Another example is Par Pharmaceutical Companies (PRX). In February 2012, it acquired India-based pharmaceuticals company Edict Pharmaceuticals Private Limited - another generic drug manufacturer - for $20.5 million with an additional $4.4 million repayment of debts accrued prior to closing the deal. Along with this acquisition and strong earnings during Q4 2012, Par Pharmaceutical continues to shine on the New York Stock Exchange.
When it comes to investing in the generic drug market, investors should consider the following advantages. First, generic drugs aren't developed, meaning these types of drugs are manufactured, not created through extensive lab testing and experimentation. This not only lowers manufacturing costs, but also reduces the time it takes for drugs to go from the production line to pharmacy shelves. Manufacturers must use the same materials as brand name drugs to make generics. Once a pharmaceutical company's patent has expired, a brand name drug may be replicated by other manufacturers. This not only reduces overall cost, but also allows manufacturers to continually expand product lines, which increases a company's overall value.
Second, generic drugs don't undergo the same rigorous testing and clinical trials that brand name counterparts do by generic drug manufacturers. This means generic drugs are typically available for public use in less time, barring any patent infringement or other types of lawsuits.
And while the FDA approval process is similar for generic drugs as it is for brand name drugs, manufacturers of generic drugs do not have to seek patent approval, which can take 12 months or more depending on the complexity of the drug. Generic drug manufacturers must show that their version is the same as the brand name version, meaning it contains the same active ingredients, dosage strength, and dosage form (liquid, tablet, etc.). The package labeling must also be similar.
A third advantage from an investment standpoint is that most generic drugs perform just as well or better than brand names, especially if the brand name drug was popular with patients and medical professionals. For the long term investor, generic drugs can become a profitable anchor in a stock portfolio.
To further this point, The Generic Pharmaceutical Association (GPhA) released a report at the end of 2011 that highlights the savings potential of generic drugs for patients, health insurance companies and other medical professionals. The GPhA commissioned IMS Health and the IMS Institute for Health Care Informatics to conduct a study that showcased 10 years of cost-savings (2001-2010) to those using generic drugs over brand name counterparts.

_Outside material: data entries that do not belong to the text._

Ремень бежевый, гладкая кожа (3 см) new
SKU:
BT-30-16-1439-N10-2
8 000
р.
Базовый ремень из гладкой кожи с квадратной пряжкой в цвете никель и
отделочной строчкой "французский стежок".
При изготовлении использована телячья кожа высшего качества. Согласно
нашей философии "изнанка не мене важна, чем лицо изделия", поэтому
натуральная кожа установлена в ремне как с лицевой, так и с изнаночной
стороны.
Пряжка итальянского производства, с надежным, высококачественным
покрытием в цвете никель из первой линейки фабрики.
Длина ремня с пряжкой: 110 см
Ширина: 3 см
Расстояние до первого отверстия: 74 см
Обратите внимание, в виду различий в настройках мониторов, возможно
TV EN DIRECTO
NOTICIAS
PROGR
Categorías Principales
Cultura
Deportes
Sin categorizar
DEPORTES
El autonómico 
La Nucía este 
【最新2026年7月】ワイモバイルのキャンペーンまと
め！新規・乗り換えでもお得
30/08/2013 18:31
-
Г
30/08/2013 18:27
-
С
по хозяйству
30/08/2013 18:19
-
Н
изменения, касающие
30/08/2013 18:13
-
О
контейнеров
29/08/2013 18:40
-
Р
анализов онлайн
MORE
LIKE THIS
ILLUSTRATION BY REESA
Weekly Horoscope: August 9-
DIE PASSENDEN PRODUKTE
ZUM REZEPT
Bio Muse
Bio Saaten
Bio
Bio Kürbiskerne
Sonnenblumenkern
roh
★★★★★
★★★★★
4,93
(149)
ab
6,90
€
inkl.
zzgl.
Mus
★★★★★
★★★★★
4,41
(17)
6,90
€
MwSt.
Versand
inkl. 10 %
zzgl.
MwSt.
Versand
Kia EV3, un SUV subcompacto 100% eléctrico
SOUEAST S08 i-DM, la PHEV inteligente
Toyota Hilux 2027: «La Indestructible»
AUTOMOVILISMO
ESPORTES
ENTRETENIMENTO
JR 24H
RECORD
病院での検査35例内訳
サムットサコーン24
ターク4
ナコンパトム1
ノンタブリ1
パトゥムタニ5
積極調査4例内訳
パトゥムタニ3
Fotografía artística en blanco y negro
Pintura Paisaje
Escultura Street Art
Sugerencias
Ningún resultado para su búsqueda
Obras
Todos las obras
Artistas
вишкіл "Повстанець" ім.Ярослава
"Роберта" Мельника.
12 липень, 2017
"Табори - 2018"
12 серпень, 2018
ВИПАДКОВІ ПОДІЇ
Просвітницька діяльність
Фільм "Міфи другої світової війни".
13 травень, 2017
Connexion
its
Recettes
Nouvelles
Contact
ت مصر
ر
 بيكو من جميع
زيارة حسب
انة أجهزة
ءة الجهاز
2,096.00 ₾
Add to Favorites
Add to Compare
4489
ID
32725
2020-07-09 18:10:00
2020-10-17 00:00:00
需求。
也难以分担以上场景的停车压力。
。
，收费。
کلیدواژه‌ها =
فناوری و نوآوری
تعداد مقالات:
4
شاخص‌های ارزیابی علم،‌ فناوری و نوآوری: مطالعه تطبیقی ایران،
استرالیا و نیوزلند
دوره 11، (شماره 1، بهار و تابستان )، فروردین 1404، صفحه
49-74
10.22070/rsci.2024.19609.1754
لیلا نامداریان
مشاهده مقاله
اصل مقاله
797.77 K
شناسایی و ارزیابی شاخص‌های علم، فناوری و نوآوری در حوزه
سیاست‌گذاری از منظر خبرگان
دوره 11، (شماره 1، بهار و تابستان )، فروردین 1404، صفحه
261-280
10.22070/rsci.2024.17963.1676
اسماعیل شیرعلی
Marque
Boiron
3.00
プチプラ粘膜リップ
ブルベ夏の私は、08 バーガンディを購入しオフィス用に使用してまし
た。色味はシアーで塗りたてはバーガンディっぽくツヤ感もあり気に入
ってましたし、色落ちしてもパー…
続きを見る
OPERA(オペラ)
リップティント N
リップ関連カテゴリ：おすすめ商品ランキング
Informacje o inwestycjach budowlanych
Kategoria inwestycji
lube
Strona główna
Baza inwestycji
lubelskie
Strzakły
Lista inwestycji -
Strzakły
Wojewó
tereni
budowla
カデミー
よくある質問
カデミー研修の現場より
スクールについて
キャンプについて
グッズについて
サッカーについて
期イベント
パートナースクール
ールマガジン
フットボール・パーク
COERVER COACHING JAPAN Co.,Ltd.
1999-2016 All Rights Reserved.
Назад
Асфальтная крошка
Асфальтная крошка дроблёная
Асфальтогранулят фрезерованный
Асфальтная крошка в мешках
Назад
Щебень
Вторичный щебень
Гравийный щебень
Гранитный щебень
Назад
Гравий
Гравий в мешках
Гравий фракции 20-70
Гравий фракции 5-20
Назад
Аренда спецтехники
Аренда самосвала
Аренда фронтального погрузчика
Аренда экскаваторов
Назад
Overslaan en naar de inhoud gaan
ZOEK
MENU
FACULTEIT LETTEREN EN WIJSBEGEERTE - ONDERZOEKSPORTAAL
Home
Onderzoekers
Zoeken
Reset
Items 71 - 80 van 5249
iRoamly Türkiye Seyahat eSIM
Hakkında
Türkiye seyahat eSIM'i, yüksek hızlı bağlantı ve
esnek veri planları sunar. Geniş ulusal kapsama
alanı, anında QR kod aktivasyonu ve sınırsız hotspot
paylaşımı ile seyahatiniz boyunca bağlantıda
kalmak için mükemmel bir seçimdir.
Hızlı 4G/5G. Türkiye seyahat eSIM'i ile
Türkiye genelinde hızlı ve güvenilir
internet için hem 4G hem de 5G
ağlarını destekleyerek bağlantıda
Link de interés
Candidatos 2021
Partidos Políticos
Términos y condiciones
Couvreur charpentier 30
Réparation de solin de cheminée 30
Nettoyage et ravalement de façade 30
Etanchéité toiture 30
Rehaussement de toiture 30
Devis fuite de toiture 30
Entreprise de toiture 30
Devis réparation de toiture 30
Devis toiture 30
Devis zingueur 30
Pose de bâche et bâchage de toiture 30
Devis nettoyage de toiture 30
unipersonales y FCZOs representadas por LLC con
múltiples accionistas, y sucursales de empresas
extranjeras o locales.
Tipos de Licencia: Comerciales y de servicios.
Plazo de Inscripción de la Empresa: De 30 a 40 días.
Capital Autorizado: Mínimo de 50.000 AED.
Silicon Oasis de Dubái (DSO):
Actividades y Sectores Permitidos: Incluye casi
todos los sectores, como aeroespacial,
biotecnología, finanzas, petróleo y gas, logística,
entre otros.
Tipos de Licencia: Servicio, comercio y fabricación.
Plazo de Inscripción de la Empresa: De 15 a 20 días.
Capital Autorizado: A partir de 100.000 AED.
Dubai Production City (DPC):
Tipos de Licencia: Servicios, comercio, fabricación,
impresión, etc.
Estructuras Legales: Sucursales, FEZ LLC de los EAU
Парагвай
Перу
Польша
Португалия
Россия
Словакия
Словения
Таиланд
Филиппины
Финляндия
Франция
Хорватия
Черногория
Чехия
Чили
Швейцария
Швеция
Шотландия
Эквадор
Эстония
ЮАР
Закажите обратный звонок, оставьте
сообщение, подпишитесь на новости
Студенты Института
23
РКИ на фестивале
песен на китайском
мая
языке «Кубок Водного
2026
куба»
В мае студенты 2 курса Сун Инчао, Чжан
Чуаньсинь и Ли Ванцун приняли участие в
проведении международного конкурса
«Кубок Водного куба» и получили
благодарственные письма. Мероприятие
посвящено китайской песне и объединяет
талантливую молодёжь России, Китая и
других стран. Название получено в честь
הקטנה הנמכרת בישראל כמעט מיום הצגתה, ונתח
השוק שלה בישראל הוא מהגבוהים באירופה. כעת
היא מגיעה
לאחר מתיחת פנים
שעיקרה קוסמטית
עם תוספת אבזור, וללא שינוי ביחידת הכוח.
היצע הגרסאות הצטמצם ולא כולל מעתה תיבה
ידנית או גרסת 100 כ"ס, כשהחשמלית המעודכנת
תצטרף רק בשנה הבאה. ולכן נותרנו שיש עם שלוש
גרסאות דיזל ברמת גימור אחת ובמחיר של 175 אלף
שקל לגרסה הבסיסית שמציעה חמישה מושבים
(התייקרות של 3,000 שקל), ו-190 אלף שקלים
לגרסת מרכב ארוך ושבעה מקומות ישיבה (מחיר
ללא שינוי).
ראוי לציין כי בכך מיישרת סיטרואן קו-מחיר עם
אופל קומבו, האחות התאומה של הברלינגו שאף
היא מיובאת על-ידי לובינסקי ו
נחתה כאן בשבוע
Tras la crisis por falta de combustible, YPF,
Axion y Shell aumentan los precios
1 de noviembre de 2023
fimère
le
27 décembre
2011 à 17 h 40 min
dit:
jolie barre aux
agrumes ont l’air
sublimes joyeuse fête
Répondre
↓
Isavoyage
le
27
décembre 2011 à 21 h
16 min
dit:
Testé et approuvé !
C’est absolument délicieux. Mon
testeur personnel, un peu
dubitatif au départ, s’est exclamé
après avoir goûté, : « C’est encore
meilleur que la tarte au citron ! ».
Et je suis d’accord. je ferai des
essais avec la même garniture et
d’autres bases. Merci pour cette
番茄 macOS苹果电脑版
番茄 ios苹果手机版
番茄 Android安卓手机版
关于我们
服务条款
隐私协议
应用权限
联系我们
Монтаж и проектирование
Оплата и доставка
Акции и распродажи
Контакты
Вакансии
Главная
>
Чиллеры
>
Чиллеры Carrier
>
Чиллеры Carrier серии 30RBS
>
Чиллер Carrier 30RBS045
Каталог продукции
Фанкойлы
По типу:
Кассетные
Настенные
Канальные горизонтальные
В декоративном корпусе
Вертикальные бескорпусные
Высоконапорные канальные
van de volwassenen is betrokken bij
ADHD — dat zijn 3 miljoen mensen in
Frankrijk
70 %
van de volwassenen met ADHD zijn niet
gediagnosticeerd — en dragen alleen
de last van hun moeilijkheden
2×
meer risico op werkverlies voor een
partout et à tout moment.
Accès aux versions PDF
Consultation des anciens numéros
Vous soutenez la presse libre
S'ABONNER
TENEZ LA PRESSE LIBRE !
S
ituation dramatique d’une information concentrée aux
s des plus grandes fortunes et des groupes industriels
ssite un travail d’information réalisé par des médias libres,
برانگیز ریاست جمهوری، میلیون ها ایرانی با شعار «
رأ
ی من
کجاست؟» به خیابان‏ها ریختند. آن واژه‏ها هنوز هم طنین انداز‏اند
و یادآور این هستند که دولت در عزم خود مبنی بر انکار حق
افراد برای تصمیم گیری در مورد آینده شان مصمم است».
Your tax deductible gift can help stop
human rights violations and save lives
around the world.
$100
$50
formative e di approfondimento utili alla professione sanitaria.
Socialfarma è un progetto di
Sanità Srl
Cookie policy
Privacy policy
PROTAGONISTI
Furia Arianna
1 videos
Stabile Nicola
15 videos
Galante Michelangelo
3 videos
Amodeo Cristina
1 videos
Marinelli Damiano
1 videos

The study shows, for example, that in 2010, $158 billion was saved in health costs simply by switching to generic drugs.
For investors, the generic drug market will continue to grow, especially as the health care system continues to look for new ways to cut costs while providing quality care to patients. Though generic drugs are not the most exciting or thrilling market to invest in, when it comes to reliability and stability, this market continues to perform.
The need for generic drugs is what will ultimately drive the market and help it remain profitable for a prolonged period of time. This need by patients that cannot afford brand name drugs and the need by the health care industry in general to cut costs and help patients are two very powerful reasons why investing in pharmaceutical companies that manufacture generic drugs is a great idea for long term investment returns and security.
Disclosure: I have no positions in any stocks mentioned, and no plans to initiate any positions within the next 72 hours.